SelfEvolve: A Code Evolution Framework via Large Language Models

Large language models (LLMs) have already revolutionized code generation, after being pretrained on publicly available code data. However, while various methods have been proposed to augment LLMs with retrieved knowledge and enhance the quality of code generation, the performance of these retrieval-based methods is limited by the strength of the retrievers used. In addition, while LLMs show great emergent ability, they still struggle to produce the correct code in one turn. To address these challenges, we propose a novel two-step pipeline, called \autoknow, that leverages LLMs as both knowledge providers and self-reflective programmers. Unlike retrieval-based methods, \autoknow~obtains the knowledge from input prompts and generates intermediate code based on the generated knowledge. After that, \autoknow~asks LLM to act as an expert programmer to perform debugging for the generated code. This is achieved by receiving the error message from the interpreter, without requiring special test cases for correctness verification. We evaluate \autoknow~on three code generation datasets, including DS-1000 for data science code, HumanEval for software engineering code, and TransCoder for C++-to-Python translation. Our empirical experiments show that \autoknow~outperforms strong baselines by a significant margin on all datasets. We also conduct exhaustive analytical experiments to validate the effectiveness of the two stages of \autoknow, and find that both are superior to other prompting-based methods.
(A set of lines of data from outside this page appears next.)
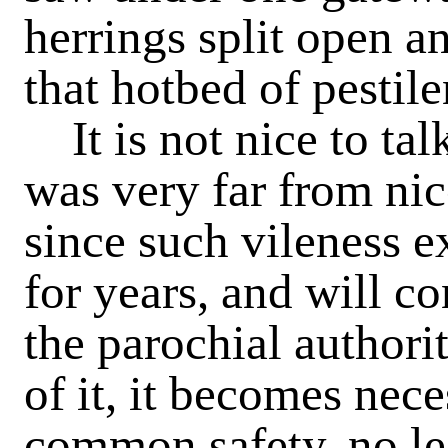
herrings split open a
that hotbed of pestile
It is not nice to tal
was very far from nic
since such vileness e
for years, and will con
the parochial authori
of it, it becomes nece
common safety, no les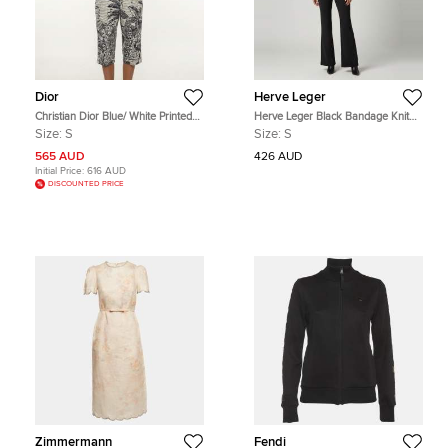
Dior
Herve Leger
Christian Dior Blue/ White Printed
Herve Leger Black Bandage Knit
Cotton Sleeveless Jumpsuit S
Embellished Sleeveless Jumpsuit S
Size:
S
Size:
S
565 AUD
426 AUD
Initial Price:
616 AUD
DISCOUNTED PRICE
Zimmermann
Fendi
Further scalability analysis demonstrates that \autoknow~can be adapted to other more advanced models, such as GPT-4, and bring consistent efficacy improvement.
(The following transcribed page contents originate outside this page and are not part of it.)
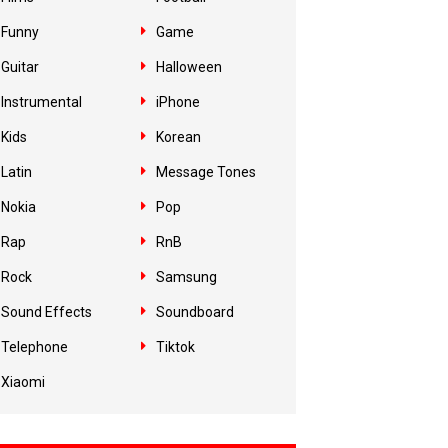
Funny
Game
Guitar
Halloween
Instrumental
iPhone
Kids
Korean
Latin
Message Tones
Nokia
Pop
Rap
RnB
Rock
Samsung
Sound Effects
Soundboard
Telephone
Tiktok
Xiaomi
翻译：摘要：大型语言模型（LLMs）在公开代码数据上预训练后，已彻底革新了代码生成技术。尽管已有多种方法通过增强LLMs的检索知识来提升代码质量，但这类检索方法的性能仍受限于检索器能力。此外，尽管LLMs展现出强大的涌现能力，但在单次交互中生成正确代码仍存在困难。为应对这些挑战，我们提出名为\autoknow~的新型双阶段流水线，该框架将LLMs同时作为知识提供者与自我反思型程序员。不同于检索方法，\autoknow~从输入提示中获取知识并基于生成知识产生中间代码，随后要求LLM扮演专家程序员对生成代码进行调试。此过程通过接收解释器错误信息实现，无需特殊测试用例验证正确性。我们在三个代码生成数据集（面向数据科学代码的DS-1000、软件工程代码的HumanEval、C++到Python翻译任务的TransCoder）上评估\autoknow~，实验表明其在所有数据集上显著超越强基线模型。通过详尽的消融实验验证\autoknow~两个阶段的有效性，发现两阶段均优于其他基于提示的方法。进一步的可扩展性分析证明，\autoknow~可适配GPT-4等更先进模型，并持续提升生成效能。